§ **EXERCISE AIM**: Extract the data exactly, missing nothing.

RECORDS FOR THIS EXERCISE START

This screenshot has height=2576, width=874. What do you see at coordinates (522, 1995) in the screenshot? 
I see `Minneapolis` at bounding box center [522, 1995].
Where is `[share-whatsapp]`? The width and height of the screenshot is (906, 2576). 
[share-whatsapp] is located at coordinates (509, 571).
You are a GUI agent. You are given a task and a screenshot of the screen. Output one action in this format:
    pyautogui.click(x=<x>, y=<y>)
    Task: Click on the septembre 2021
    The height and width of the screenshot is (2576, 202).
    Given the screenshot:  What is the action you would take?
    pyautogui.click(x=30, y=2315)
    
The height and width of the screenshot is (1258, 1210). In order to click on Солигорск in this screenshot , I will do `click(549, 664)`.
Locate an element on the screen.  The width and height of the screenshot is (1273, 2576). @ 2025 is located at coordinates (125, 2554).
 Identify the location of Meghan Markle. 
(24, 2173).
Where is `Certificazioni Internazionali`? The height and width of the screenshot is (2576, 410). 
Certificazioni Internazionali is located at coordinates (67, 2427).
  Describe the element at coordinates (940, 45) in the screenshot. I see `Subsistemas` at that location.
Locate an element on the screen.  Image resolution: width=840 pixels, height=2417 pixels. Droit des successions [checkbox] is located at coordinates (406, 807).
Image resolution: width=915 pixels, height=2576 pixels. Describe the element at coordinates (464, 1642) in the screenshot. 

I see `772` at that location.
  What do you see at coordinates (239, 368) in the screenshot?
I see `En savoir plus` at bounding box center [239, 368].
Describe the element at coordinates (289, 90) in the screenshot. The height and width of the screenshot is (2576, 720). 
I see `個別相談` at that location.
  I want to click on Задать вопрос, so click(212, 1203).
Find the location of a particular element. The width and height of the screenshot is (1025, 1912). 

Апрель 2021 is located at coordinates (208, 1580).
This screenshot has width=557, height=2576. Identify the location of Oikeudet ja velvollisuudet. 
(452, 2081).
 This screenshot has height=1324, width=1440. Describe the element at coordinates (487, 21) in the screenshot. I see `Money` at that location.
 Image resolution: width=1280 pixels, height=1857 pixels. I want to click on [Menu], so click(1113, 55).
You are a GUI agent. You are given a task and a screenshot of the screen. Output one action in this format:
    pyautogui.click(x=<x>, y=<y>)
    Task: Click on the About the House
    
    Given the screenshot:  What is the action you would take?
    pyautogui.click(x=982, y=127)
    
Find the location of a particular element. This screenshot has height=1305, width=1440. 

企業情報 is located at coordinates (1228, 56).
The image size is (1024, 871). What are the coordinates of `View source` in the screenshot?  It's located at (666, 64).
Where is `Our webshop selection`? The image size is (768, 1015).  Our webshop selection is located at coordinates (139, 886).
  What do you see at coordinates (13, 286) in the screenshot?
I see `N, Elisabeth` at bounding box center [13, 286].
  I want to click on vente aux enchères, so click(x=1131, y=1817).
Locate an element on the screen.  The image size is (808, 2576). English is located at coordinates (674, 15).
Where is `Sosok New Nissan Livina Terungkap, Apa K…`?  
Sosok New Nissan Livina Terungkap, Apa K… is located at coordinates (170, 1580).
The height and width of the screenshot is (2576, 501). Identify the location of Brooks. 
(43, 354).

RECORDS FOR THIS EXERCISE END

§ **YOUR RESPONSE**:
This screenshot has height=2576, width=874. What do you see at coordinates (522, 1995) in the screenshot? 
I see `Minneapolis` at bounding box center [522, 1995].
Where is `[share-whatsapp]`? The width and height of the screenshot is (906, 2576). 
[share-whatsapp] is located at coordinates (509, 571).
You are a GUI agent. You are given a task and a screenshot of the screen. Output one action in this format:
    pyautogui.click(x=<x>, y=<y>)
    Task: Click on the septembre 2021
    The height and width of the screenshot is (2576, 202).
    Given the screenshot:  What is the action you would take?
    pyautogui.click(x=30, y=2315)
    
The height and width of the screenshot is (1258, 1210). In order to click on Солигорск in this screenshot , I will do `click(549, 664)`.
Locate an element on the screen.  The width and height of the screenshot is (1273, 2576). @ 2025 is located at coordinates (125, 2554).
 Identify the location of Meghan Markle. 
(24, 2173).
Where is `Certificazioni Internazionali`? The height and width of the screenshot is (2576, 410). 
Certificazioni Internazionali is located at coordinates (67, 2427).
  Describe the element at coordinates (940, 45) in the screenshot. I see `Subsistemas` at that location.
Locate an element on the screen.  Image resolution: width=840 pixels, height=2417 pixels. Droit des successions [checkbox] is located at coordinates (406, 807).
Image resolution: width=915 pixels, height=2576 pixels. Describe the element at coordinates (464, 1642) in the screenshot. 

I see `772` at that location.
  What do you see at coordinates (239, 368) in the screenshot?
I see `En savoir plus` at bounding box center [239, 368].
Describe the element at coordinates (289, 90) in the screenshot. The height and width of the screenshot is (2576, 720). 
I see `個別相談` at that location.
  I want to click on Задать вопрос, so click(212, 1203).
Find the location of a particular element. The width and height of the screenshot is (1025, 1912). 

Апрель 2021 is located at coordinates (208, 1580).
This screenshot has width=557, height=2576. Identify the location of Oikeudet ja velvollisuudet. 
(452, 2081).
 This screenshot has height=1324, width=1440. Describe the element at coordinates (487, 21) in the screenshot. I see `Money` at that location.
 Image resolution: width=1280 pixels, height=1857 pixels. I want to click on [Menu], so click(1113, 55).
You are a GUI agent. You are given a task and a screenshot of the screen. Output one action in this format:
    pyautogui.click(x=<x>, y=<y>)
    Task: Click on the About the House
    
    Given the screenshot:  What is the action you would take?
    pyautogui.click(x=982, y=127)
    
Find the location of a particular element. This screenshot has height=1305, width=1440. 

企業情報 is located at coordinates (1228, 56).
The image size is (1024, 871). What are the coordinates of `View source` in the screenshot?  It's located at (666, 64).
Where is `Our webshop selection`? The image size is (768, 1015).  Our webshop selection is located at coordinates (139, 886).
  What do you see at coordinates (13, 286) in the screenshot?
I see `N, Elisabeth` at bounding box center [13, 286].
  I want to click on vente aux enchères, so click(x=1131, y=1817).
Locate an element on the screen.  The image size is (808, 2576). English is located at coordinates (674, 15).
Where is `Sosok New Nissan Livina Terungkap, Apa K…`?  
Sosok New Nissan Livina Terungkap, Apa K… is located at coordinates (170, 1580).
The height and width of the screenshot is (2576, 501). Identify the location of Brooks. 
(43, 354).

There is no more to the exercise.